On the other hand, if Lenovo, Supermicro or one or more of the other system providers manage to sell an HGX-2-based machine to an HPC customer, there is certainly the possibility that it will be used for both traditional simulation work and machine learning. As we’ve reported before, the use of such mixed workflows appears to be on the rise at nearly all large HPC installations and that trend is expected to continue. The major limiting factor here is that not all HPC applications are GPU-ready, but the presence of a super-sized virtual GPU in the HGX-2 makes that limitation easier to overcome.
Looking more broadly, HGX-2 appears to be part of a larger strategy at NVIDIA to provide acceleration technology that is flexible enough to serve both HPC and AI. In that sense, the HGX-2 is really just a server-level extension of the V100 itself. While there is something of a gold rush to develop custom-built AI chips and servers, the supercomputing world would seem to be best served by a unified solution.

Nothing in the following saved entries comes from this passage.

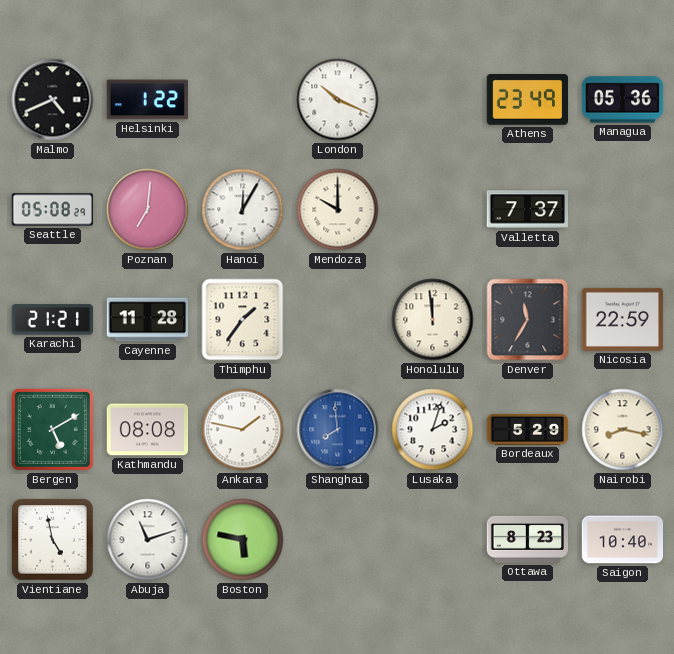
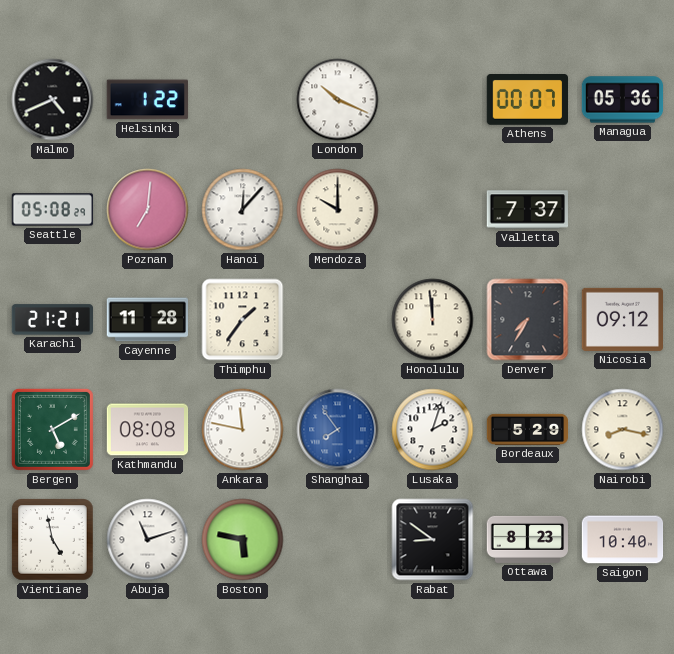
Athens: 23:49 -> 00:07
Hanoi: 12:05 -> 12:07
Denver: 11:35 -> 7:35
Nicosia: 22:59 -> 09:12
Ankara: 1:47 -> 11:47
Shanghai: 7:59 -> 7:54
Rabat: none -> 8:51
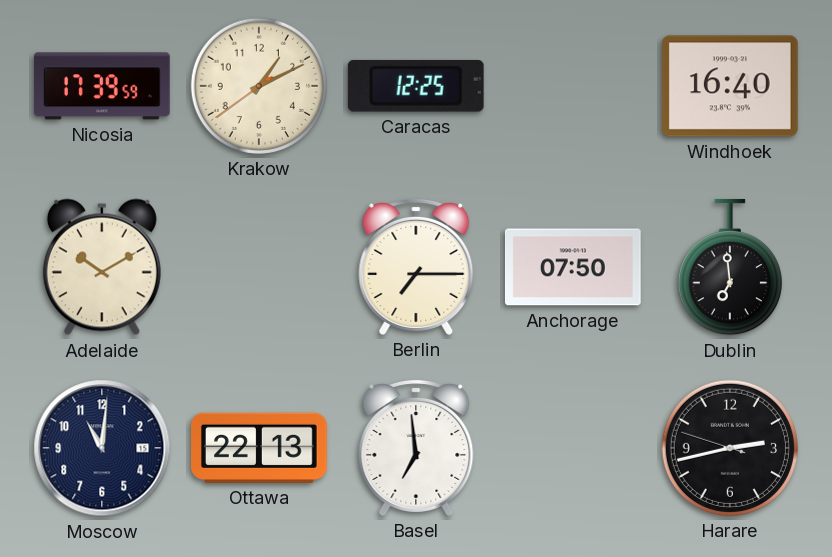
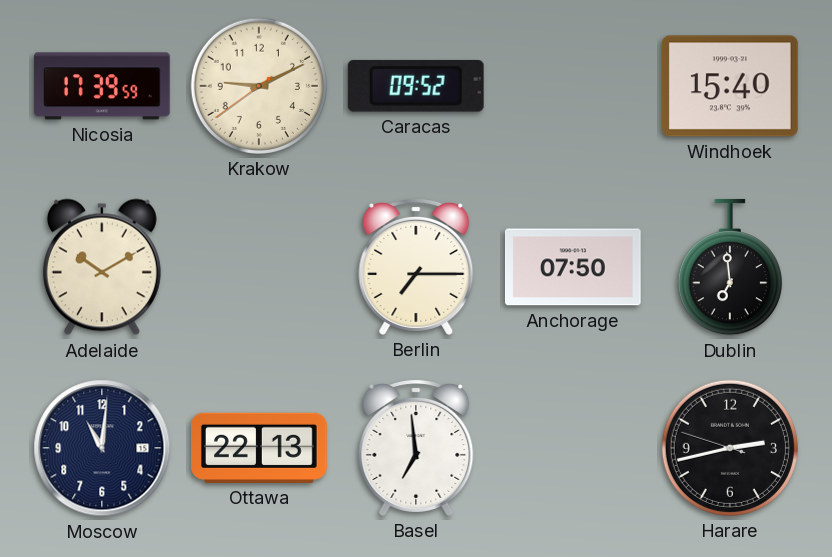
Krakow: 1:10 -> 9:10
Caracas: 12:25 -> 09:52
Windhoek: 16:40 -> 15:40
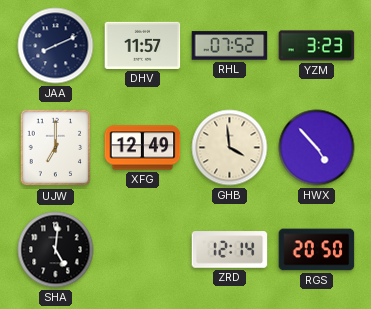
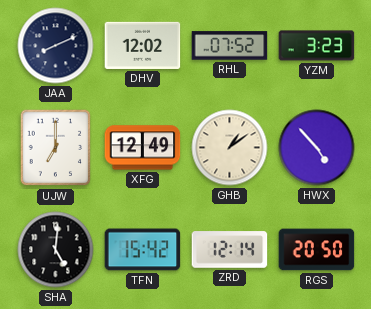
DHV: 11:57 -> 12:02
GHB: 3:59 -> 1:09
TFN: none -> 15:42
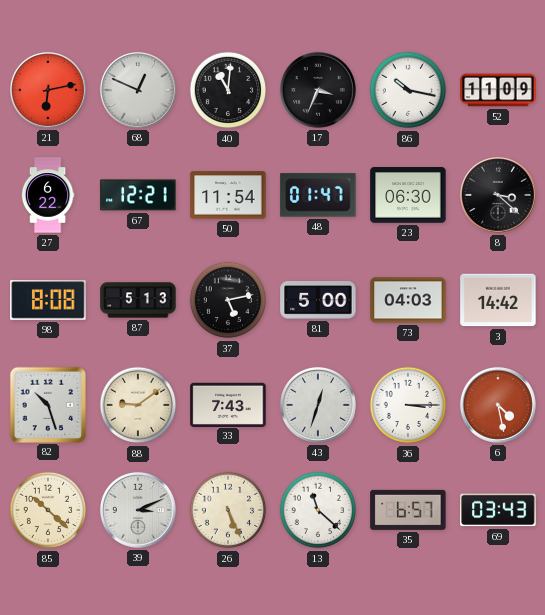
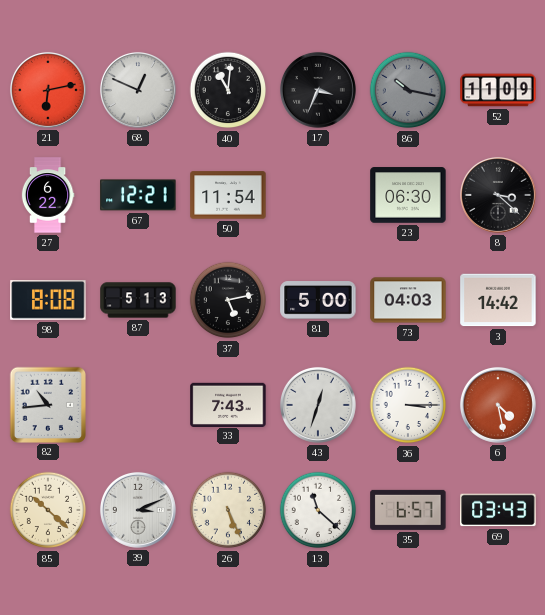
86 dial: white -> grey
48: 01:47 -> none
82: 10:27 -> 10:44
88: 9:09 -> none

Intel briefly flirted with such a product last year, with its AI-tweaked Knights Mill Xeon Phi processor, but the chipmaker has since reversed course. For a time, AMD seemed intent on bringing its CPU-GPU accelerated processing unit (APU) to the datacenter with the Opteron X series, but that product line appears to be stalled. The recently unveiled Prodigy processor from startup Tachyum could theoretically give NVIDIA a run for its money, but even if the technology lives up to its claims, bringing that chip to market and building a software ecosystem around it is going to take many years.
For the time being, that leaves the GPU-maker essentially unchallenged in the unified accelerator space. And that means HPC sites looking to support traditional supercomputing, with a little machine learning on the side, will have a pretty clear idea of which chips they’ll be buying. Which is probably just the way NVIDIA likes it.